This architectural shift explains the outlier traffic patterns we’re seeing on our network. Data isn’t just moving more—it’s moving smarter, following cost, performance, and regional availability cues.

Why it matters

Tracking this kind of data movement and magnitude helps us, and more importantly our customers, understand a few key things:

Operational readiness for AI workloads: How our network scales under bursty, compute-linked demands. (For more on this check out Making the Backblaze Network AI Ready)
Cost predictability: Where and when ingress or egress volume spikes may occur.
Industry evolution: How AI is reshaping the underlying patterns of internet traffic.

What’s next?

This is just the first glimpse of that industry evolution. As our dataset matures, we’ll be able to watch these AI-linked flows change quarter over quarter, offering not just transparency, but a longitudinal view of how the data backbone of the AI economy takes shape.

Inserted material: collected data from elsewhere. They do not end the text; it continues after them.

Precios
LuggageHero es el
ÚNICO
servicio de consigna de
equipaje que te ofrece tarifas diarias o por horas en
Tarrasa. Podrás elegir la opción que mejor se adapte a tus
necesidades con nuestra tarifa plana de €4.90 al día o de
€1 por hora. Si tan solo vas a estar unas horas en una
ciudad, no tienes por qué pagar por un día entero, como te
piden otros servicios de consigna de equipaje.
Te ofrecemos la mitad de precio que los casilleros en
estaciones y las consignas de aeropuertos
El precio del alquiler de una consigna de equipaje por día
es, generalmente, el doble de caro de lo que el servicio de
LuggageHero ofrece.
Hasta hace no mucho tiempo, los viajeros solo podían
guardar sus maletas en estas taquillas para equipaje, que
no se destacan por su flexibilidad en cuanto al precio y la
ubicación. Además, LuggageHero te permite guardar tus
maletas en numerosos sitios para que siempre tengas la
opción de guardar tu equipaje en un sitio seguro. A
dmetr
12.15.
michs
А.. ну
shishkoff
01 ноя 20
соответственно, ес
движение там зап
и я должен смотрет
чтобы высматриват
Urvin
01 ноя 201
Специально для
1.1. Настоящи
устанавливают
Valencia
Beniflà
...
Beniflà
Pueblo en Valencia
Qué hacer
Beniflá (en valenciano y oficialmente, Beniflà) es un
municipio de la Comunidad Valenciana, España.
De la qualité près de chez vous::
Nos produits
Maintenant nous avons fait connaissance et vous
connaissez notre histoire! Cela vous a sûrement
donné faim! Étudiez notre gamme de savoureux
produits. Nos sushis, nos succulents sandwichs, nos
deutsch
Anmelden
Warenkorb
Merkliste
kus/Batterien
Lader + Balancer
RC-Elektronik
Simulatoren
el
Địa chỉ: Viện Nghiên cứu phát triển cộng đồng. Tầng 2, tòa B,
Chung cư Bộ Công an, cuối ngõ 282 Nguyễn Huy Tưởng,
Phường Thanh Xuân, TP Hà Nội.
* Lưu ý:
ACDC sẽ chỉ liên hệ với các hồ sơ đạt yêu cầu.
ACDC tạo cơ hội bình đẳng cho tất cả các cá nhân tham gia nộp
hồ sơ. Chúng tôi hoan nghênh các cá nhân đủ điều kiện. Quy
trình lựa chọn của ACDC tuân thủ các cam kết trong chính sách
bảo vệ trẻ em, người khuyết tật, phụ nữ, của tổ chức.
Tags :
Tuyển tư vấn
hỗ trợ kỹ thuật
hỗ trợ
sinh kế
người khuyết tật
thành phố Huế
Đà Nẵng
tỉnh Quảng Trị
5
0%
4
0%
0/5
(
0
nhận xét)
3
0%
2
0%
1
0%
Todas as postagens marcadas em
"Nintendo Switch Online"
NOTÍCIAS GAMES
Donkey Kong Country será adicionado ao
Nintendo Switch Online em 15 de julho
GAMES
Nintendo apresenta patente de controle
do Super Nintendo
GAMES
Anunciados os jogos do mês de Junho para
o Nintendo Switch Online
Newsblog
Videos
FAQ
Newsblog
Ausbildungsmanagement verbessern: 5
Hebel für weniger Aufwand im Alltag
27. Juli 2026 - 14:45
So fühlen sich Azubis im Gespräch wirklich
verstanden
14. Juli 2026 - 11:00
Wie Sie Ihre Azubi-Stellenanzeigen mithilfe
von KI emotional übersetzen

We’re planning to look at quarter over quarter number tracking for network types, IPv4 traffic vs IPv6 traffic, AI related workflows, cross-cloud connectivity trends, and more. We’re also planning to release the raw data quarterly going forward.

Anything specific you want to see? Let us know in the comments or reach out to our Evangelism team.

We’re excited to share these insights from our network telemetry, the patterns we’re seeing, and what they mean for the broader data economy. This is the stuff we stay up at night studying, and sharing it publicly means we can all better understand the forces shaping digital infrastructure and build with greater confidence and foresight.